▶ _Work to complete_:
Each entry must be given again exactly as it appears, with images excluded.

# # #

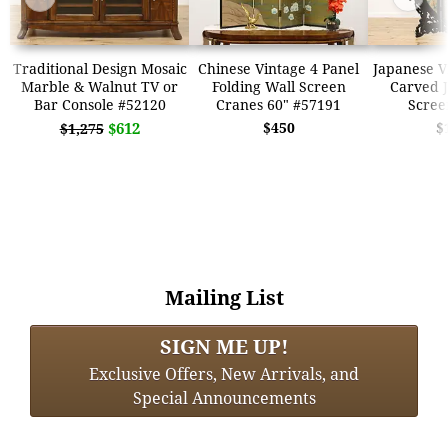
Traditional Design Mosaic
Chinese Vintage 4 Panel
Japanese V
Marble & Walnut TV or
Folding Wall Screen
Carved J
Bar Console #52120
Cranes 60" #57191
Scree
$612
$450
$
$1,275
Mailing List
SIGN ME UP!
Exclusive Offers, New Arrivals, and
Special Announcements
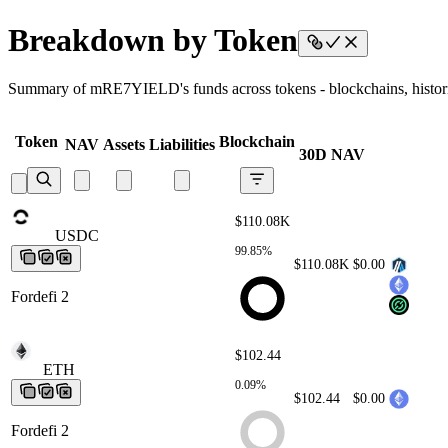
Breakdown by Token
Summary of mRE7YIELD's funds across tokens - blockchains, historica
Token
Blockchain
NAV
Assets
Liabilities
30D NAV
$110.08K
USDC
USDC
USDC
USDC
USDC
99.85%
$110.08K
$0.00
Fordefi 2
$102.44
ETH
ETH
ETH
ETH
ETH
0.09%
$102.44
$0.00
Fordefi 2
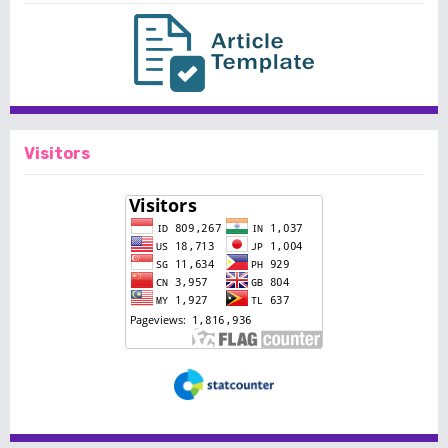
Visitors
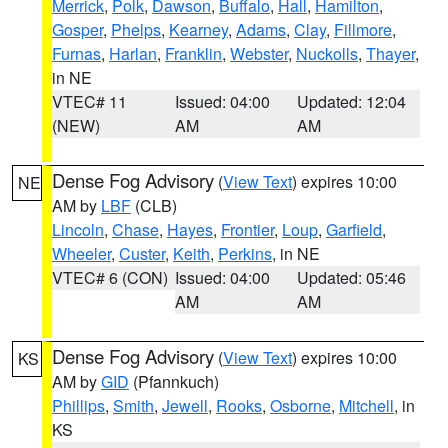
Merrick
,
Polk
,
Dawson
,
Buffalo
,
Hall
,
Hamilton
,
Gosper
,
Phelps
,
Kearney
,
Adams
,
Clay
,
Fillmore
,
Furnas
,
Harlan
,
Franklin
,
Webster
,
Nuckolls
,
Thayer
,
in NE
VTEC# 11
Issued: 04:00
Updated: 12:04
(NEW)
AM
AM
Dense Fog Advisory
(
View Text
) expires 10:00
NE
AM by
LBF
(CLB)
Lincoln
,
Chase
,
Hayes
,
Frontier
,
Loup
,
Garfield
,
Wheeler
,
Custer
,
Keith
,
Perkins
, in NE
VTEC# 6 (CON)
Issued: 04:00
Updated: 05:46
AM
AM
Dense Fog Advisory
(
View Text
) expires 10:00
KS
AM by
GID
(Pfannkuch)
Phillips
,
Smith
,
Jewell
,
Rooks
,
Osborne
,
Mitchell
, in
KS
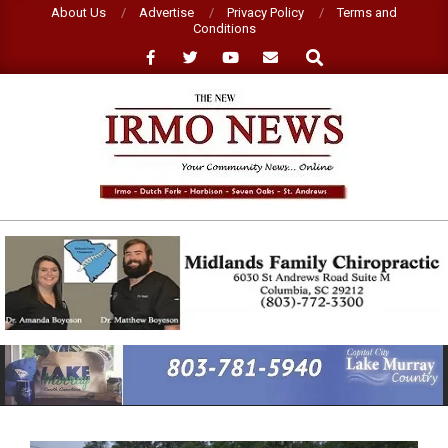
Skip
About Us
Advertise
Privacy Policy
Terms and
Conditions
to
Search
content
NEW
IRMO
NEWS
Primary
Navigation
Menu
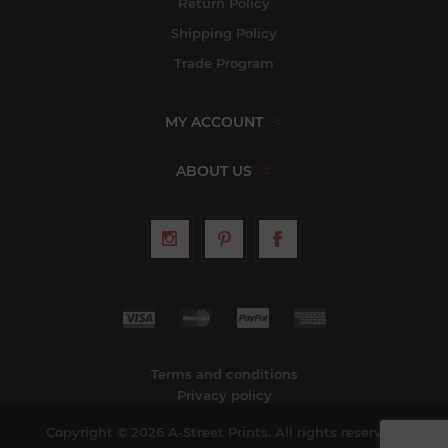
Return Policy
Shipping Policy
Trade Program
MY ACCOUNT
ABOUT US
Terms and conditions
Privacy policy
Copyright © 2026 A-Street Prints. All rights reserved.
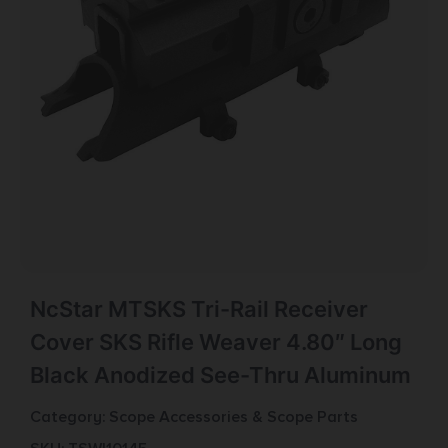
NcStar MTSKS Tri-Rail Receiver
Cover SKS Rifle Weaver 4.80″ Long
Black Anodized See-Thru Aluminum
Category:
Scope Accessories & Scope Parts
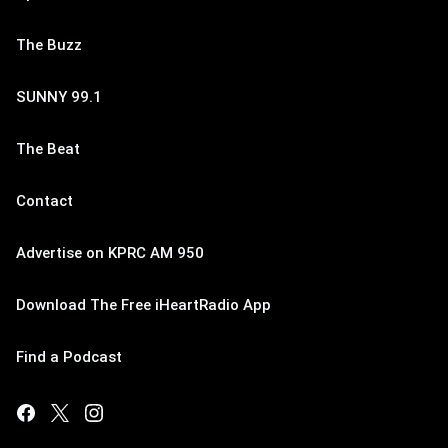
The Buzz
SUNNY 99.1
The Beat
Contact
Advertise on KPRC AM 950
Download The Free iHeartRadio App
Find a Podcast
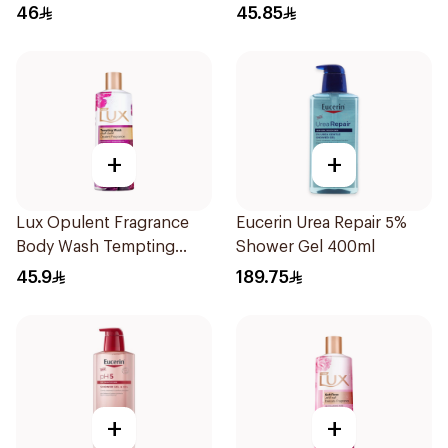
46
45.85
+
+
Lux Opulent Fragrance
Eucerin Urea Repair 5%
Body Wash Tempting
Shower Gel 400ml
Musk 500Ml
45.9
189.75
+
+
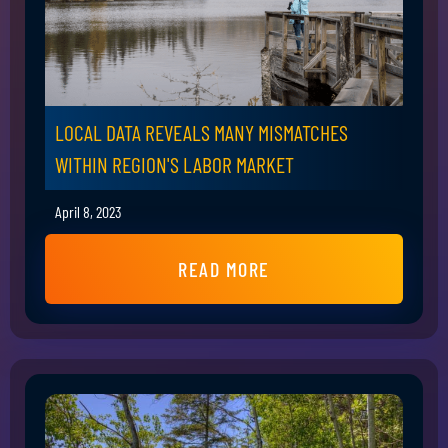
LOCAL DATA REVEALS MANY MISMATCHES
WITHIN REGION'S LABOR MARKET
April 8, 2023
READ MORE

# # #

▶ _Output for this task_:
Traditional Design Mosaic
Chinese Vintage 4 Panel
Japanese V
Marble & Walnut TV or
Folding Wall Screen
Carved J
Bar Console #52120
Cranes 60" #57191
Scree
$612
$450
$
$1,275
Mailing List
SIGN ME UP!
Exclusive Offers, New Arrivals, and
Special Announcements
Breakdown by Token
Summary of mRE7YIELD's funds across tokens - blockchains, historica
Token
Blockchain
NAV
Assets
Liabilities
30D NAV
$110.08K
USDC
USDC
USDC
USDC
USDC
99.85%
$110.08K
$0.00
Fordefi 2
$102.44
ETH
ETH
ETH
ETH
ETH
0.09%
$102.44
$0.00
Fordefi 2
Visitors
Merrick
,
Polk
,
Dawson
,
Buffalo
,
Hall
,
Hamilton
,
Gosper
,
Phelps
,
Kearney
,
Adams
,
Clay
,
Fillmore
,
Furnas
,
Harlan
,
Franklin
,
Webster
,
Nuckolls
,
Thayer
,
in NE
VTEC# 11
Issued: 04:00
Updated: 12:04
(NEW)
AM
AM
Dense Fog Advisory
(
View Text
) expires 10:00
NE
AM by
LBF
(CLB)
Lincoln
,
Chase
,
Hayes
,
Frontier
,
Loup
,
Garfield
,
Wheeler
,
Custer
,
Keith
,
Perkins
, in NE
VTEC# 6 (CON)
Issued: 04:00
Updated: 05:46
AM
AM
Dense Fog Advisory
(
View Text
) expires 10:00
KS
AM by
GID
(Pfannkuch)
Phillips
,
Smith
,
Jewell
,
Rooks
,
Osborne
,
Mitchell
, in
KS
Skip
About Us
Advertise
Privacy Policy
Terms and
Conditions
to
Search
content
NEW
IRMO
NEWS
Primary
Navigation
Menu
Return Policy
Shipping Policy
Trade Program
MY ACCOUNT
ABOUT US
Terms and conditions
Privacy policy
Copyright © 2026 A-Street Prints. All rights reserved.
NcStar MTSKS Tri-Rail Receiver
Cover SKS Rifle Weaver 4.80″ Long
Black Anodized See-Thru Aluminum
Category:
Scope Accessories & Scope Parts
The Buzz
SUNNY 99.1
The Beat
Contact
Advertise on KPRC AM 950
Download The Free iHeartRadio App
Find a Podcast
46
45.85
+
+
Lux Opulent Fragrance
Eucerin Urea Repair 5%
Body Wash Tempting
Shower Gel 400ml
Musk 500Ml
45.9
189.75
+
+
LOCAL DATA REVEALS MANY MISMATCHES
WITHIN REGION'S LABOR MARKET
April 8, 2023
READ MORE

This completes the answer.